━━ SUPPLIED ENTRIES

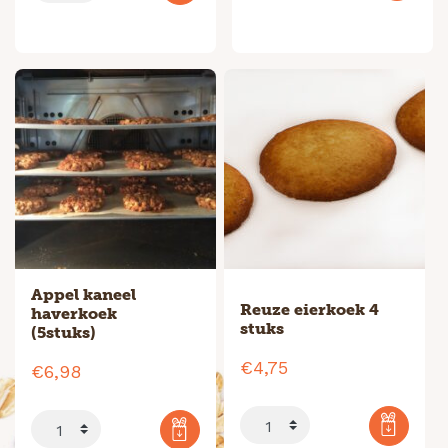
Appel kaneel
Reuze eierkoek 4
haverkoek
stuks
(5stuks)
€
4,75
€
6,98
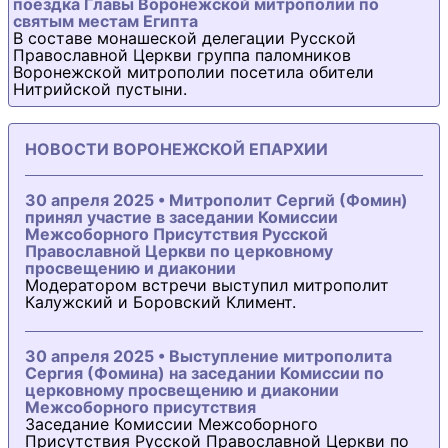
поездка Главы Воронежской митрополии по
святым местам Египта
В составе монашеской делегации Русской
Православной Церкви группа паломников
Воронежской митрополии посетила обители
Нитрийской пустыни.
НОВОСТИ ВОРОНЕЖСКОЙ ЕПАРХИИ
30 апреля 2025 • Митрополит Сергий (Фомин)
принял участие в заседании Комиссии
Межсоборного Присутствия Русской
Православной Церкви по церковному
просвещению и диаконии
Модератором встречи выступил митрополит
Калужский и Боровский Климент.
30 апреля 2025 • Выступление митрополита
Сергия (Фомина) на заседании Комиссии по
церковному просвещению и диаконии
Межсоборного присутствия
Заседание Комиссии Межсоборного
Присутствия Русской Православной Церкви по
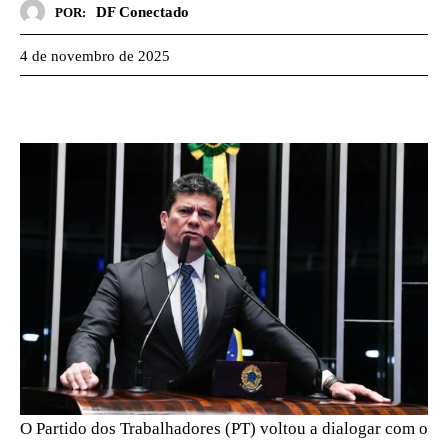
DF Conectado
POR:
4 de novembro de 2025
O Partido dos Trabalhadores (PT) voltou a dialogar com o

━━━━

> _WORK INSTRUCTION_: A word-for-word copy of all the data is required, minus the pictures.

> _EXERCISE SOLUTION_:
Appel kaneel
Reuze eierkoek 4
haverkoek
stuks
(5stuks)
€
4,75
€
6,98
поездка Главы Воронежской митрополии по
святым местам Египта
В составе монашеской делегации Русской
Православной Церкви группа паломников
Воронежской митрополии посетила обители
Нитрийской пустыни.
НОВОСТИ ВОРОНЕЖСКОЙ ЕПАРХИИ
30 апреля 2025 • Митрополит Сергий (Фомин)
принял участие в заседании Комиссии
Межсоборного Присутствия Русской
Православной Церкви по церковному
просвещению и диаконии
Модератором встречи выступил митрополит
Калужский и Боровский Климент.
30 апреля 2025 • Выступление митрополита
Сергия (Фомина) на заседании Комиссии по
церковному просвещению и диаконии
Межсоборного присутствия
Заседание Комиссии Межсоборного
Присутствия Русской Православной Церкви по
DF Conectado
POR:
4 de novembro de 2025
O Partido dos Trabalhadores (PT) voltou a dialogar com o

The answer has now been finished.